Dans les codes traditionnels, les hommes se mettent en couple avec des femmes plus jeunes, belles et en bonne santé, pouvant leur assurer une descendance. Tandis que les femmes privilégieraient les partenaires masculins plus âgés, beaux, forts et riches, avec un statut social important, capable de protéger le couple et leurs éventuelles progénitures en toutes circonstances. De nos jours, ces certitudes semblent être battues en brèche et les choses semblent se passer à l’envers.

Evolution

Il semble que la réalité modifie ce tableau. Ainsi, en fait de prince charmant fort, beau et puissant etc., et à défaut d’en trouver et de les séduire, beaucoup de femmes se contentent d’abord d’un géniteur. Puis usant de la technique du singe allant de liane en liane, elles passeront éventuellement à un homme riche pour assurer à leur descendance « une protection sociale ». Pour celles qui ont déjà formé un couple avec un homme riche, elles chercheront un partenaire reproductif secondaire, plus clairement un amant qu’elles entretiendront financièrement et protègeront. Cette situation serait la cause de l’hypergamie masculine.

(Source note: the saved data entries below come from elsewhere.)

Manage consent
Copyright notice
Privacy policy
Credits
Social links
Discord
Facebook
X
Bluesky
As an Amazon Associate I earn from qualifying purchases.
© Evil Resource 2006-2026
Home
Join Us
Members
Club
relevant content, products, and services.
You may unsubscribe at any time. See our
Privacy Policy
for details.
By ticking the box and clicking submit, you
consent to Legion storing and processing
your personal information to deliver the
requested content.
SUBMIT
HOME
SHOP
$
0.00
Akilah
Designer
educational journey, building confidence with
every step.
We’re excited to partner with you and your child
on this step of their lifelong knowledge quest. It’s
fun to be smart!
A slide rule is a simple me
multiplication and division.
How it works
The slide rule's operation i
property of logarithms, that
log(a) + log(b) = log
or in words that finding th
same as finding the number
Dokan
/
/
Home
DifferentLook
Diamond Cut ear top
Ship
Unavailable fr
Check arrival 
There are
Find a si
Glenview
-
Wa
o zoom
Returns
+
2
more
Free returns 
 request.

A cela, il faut ajouter que beaucoup de femmes font aujourd’hui de longues études, deviennent carriéristes ou en toute hypothèse, sont financièrement indépendantes. De fait, elles ont des difficultés à rencontrer des hommes célibataires de leur génération qui eux, se lancent à la quête de partenaires plus jeunes, et sont peu séduits par l’idée de se mettre en couple avec ce profil de femmes, à la réputation d’ « indépendantes et de suffisantes ».

Aussi, celles-ci se rabattent-elles sur des hommes plus jeunes, socialement moins nantis. Ces derniers, souvent en difficultés financières et n’ayant pas encore réussi à s’installer sur le plan professionnel, éprouvent des difficultés à séduire les filles de leur génération. Ils se mettent donc en couple avec ces femmes plus âgées, qui leur assurent le gîte et le couvert.
Moïse Akpa, artiste, se confie : « moi je ne me vois pas aujourd’hui épouser un femme qui se cherche comme moi. Cette galère, je préfère la vivre, seul. S’il faut être deux, autant que la femme ait au moins un peu de moyens même si c’est ma grande sœur car moi je m’en fous de l’âge ».

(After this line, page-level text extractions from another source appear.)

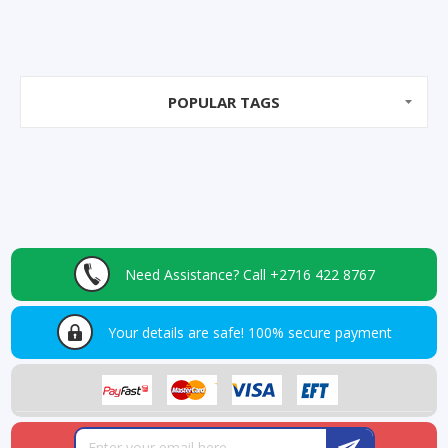
POPULAR TAGS
Need Assistance?
Call +2716 422 8767
Your details are safe!
100% secure payment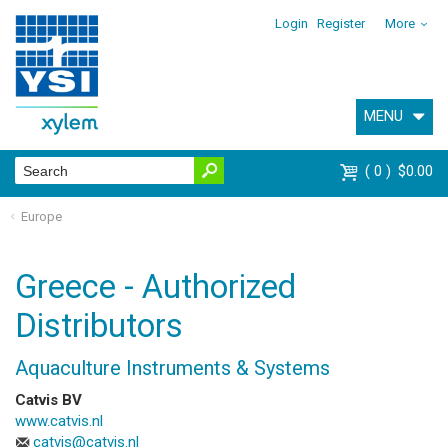
Login
Register
More
MENU
0
$0.00
Europe
Greece - Authorized
Distributors
Aquaculture Instruments & Systems
Catvis BV
www.catvis.nl
catvis@catvis.nl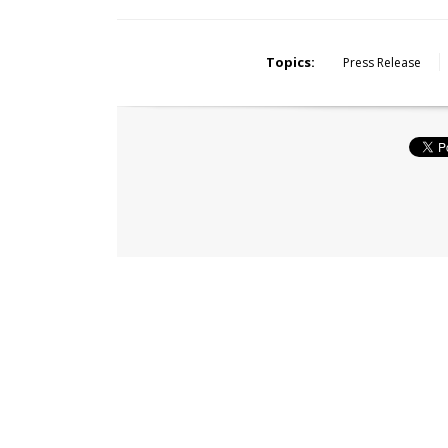
Topics:
Press Release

L’hypergamie, doit-on en avoir honte?

Pour Tony Brou, dans l’absolu, l’hypergamie masculine n’est pas une pathologie. « C’est une paraphilie qui est une attirance sexuelle qui parait anormale. Elle ne fait de mal à aucun des deux partenaires », ajoute-t-il. C’est le regard de la société et le jugement qu’elle porte sur ce type de relation qui en font un sujet d’interrogation voire de honte.

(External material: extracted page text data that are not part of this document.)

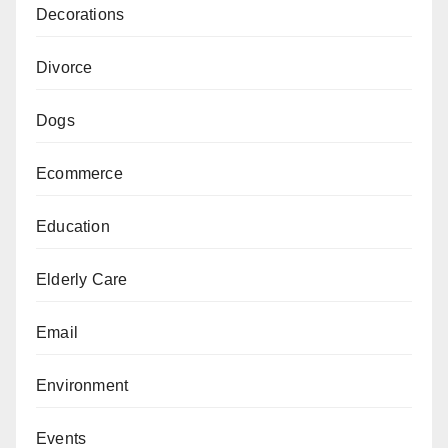
Decorations
Divorce
Dogs
Ecommerce
Education
Elderly Care
Email
Environment
Events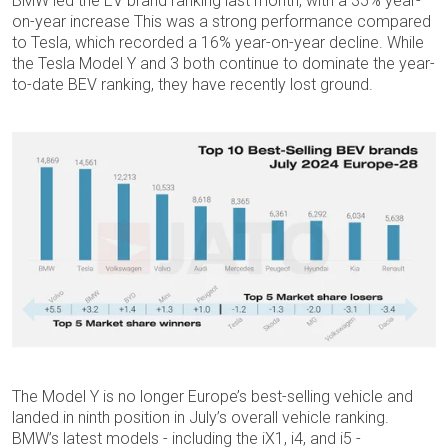
BMW led the EV brand ranking last month, with a 35% year-
on-year increase This was a strong performance compared
to Tesla, which recorded a 16% year-on-year decline. While
the Tesla Model Y and 3 both continue to dominate the year-
to-date BEV ranking, they have recently lost ground.
The Model Y is no longer Europe’s best-selling vehicle and
landed in ninth position in July’s overall vehicle ranking.
BMW’s latest models - including the iX1, i4, and i5 -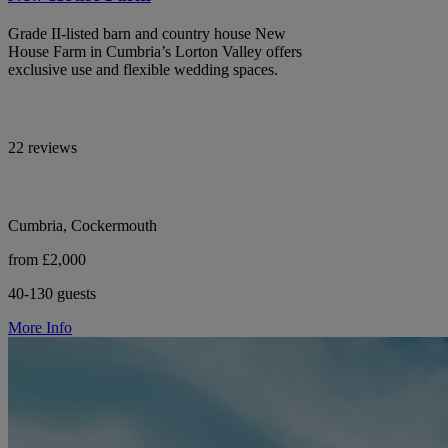
Grade II-listed barn and country house New
House Farm in Cumbria’s Lorton Valley offers
exclusive use and flexible wedding spaces.
22 reviews
Cumbria, Cockermouth
from £2,000
40-130 guests
More Info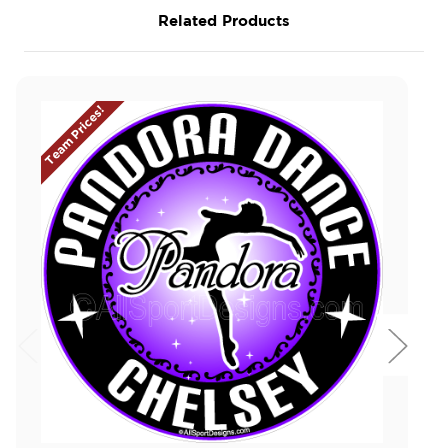
Related Products
Team Prices!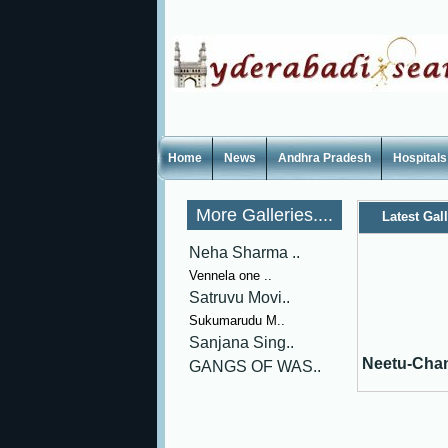
Home
News
Andhra Pradesh
Hospitals
More Galleries....
Latest Gal
Neha Sharma ..
Vennela one ..
Satruvu Movi..
Sukumarudu M..
Sanjana Sing..
Neetu-Cha
GANGS OF WAS..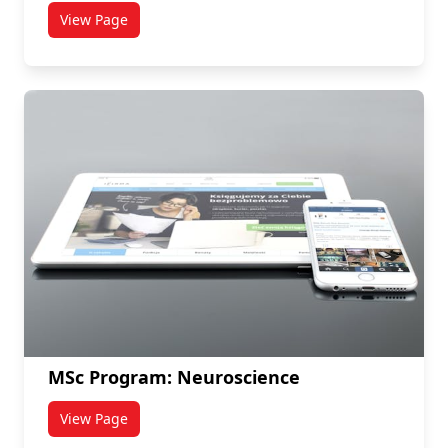
View Page
titled PhD Program: Neuroscience
MSc Program: Neuroscience
View Page
titled MSc Program: Neuroscience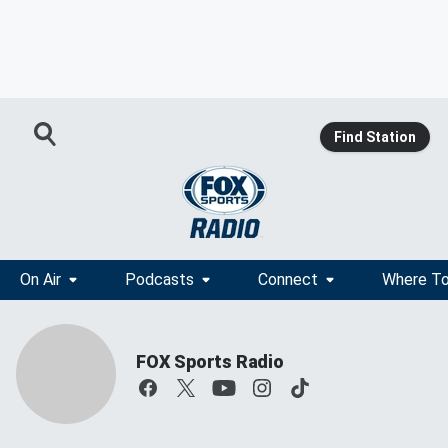
Find Station
On Air
Podcasts
Connect
Where To
FOX Sports Radio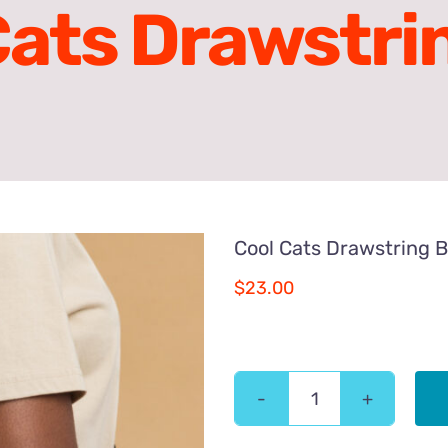
Cats Drawstri
Cool Cats Drawstring 
$
23.00
Cool
Cats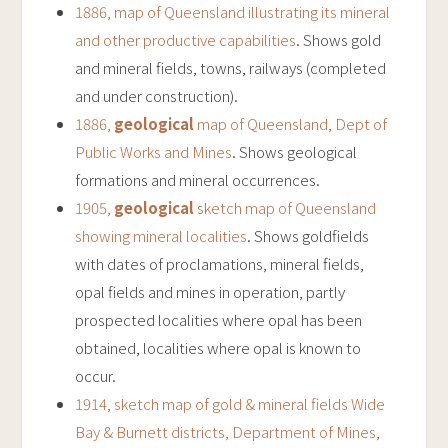
1886, map of Queensland illustrating its mineral
and other productive capabilities
. Shows gold
and mineral fields, towns, railways (completed
and under construction).
1886,
geological
map of Queensland, Dept of
Public Works and Mines
. Shows geological
formations and mineral occurrences.
1905,
geological
sketch map of Queensland
showing mineral localities
. Shows goldfields
with dates of proclamations, mineral fields,
opal fields and mines in operation, partly
prospected localities where opal has been
obtained, localities where opal is known to
occur.
1914, sketch map of gold & mineral fields Wide
Bay & Burnett districts, Department of Mines,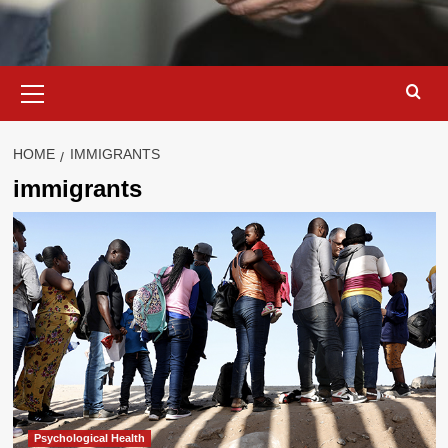
Primary
Menu
HOME
IMMIGRANTS
immigrants
Psychological Health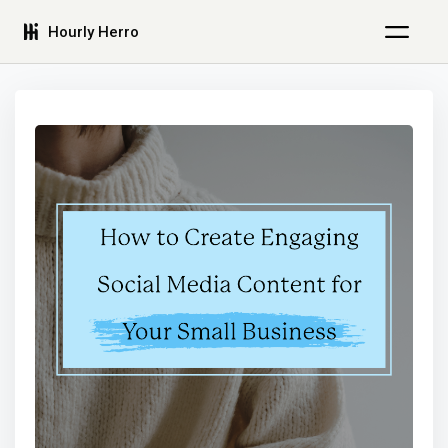
Hourly Herro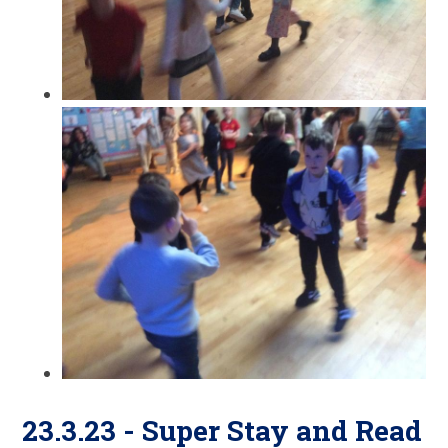
23.3.23 - Super Stay and Read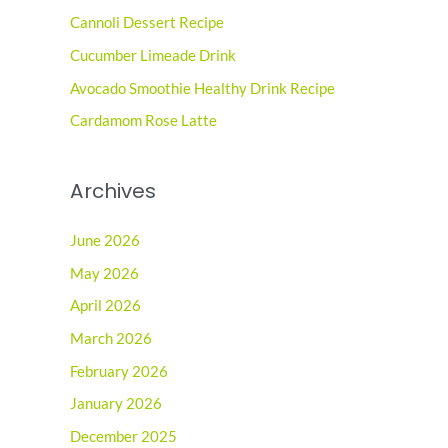
Cannoli Dessert Recipe
f
o
Cucumber Limeade Drink
r
Avocado Smoothie Healthy Drink Recipe
:
Cardamom Rose Latte
Archives
June 2026
May 2026
April 2026
March 2026
February 2026
January 2026
December 2025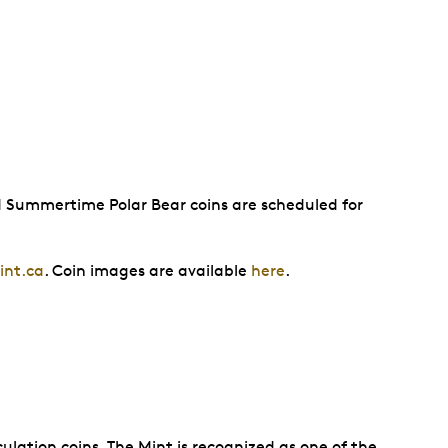
d Summertime Polar Bear coins are scheduled for
nt.ca
. Coin images are available
here
.
ulation coins. The Mint is recognized as one of the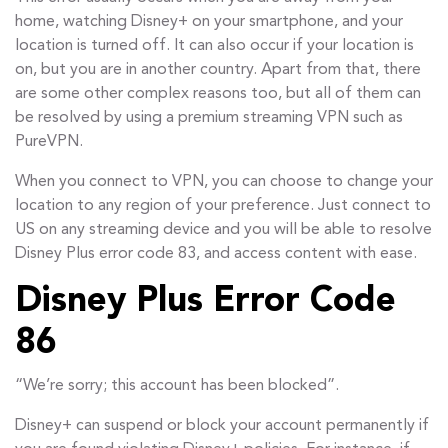
home, watching Disney+ on your smartphone, and your
location is turned off. It can also occur if your location is
on, but you are in another country. Apart from that, there
are some other complex reasons too, but all of them can
be resolved by using a premium streaming VPN such as
PureVPN.
When you connect to VPN, you can choose to change your
location to any region of your preference. Just connect to
US on any streaming device and you will be able to resolve
Disney Plus error code 83, and access content with ease.
Disney Plus Error Code
86
“We’re sorry; this account has been blocked”.
Disney+ can suspend or block your account permanently if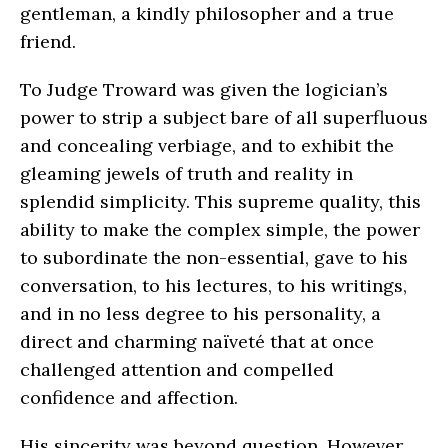
gentleman, a kindly philosopher and a true
friend.
To Judge Troward was given the logician’s
power to strip a subject bare of all superfluous
and concealing verbiage, and to exhibit the
gleaming jewels of truth and reality in
splendid simplicity. This supreme quality, this
ability to make the complex simple, the power
to subordinate the non-essential, gave to his
conversation, to his lectures, to his writings,
and in no less degree to his personality, a
direct and charming naïveté that at once
challenged attention and compelled
confidence and affection.
His sincerity was beyond question. However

Selon lui, cette pratique est bien au contraire profitable à l’humanité en ce qu’elle contribue à garantir la survie de l’espèce humaine en amenant les hommes à assumer leurs choix et les femmes à choisir des mâles aptes à protéger leur descendance. Elle contribue également à diminuer le célibat définitif des hommes socialement peu ou pas insérés.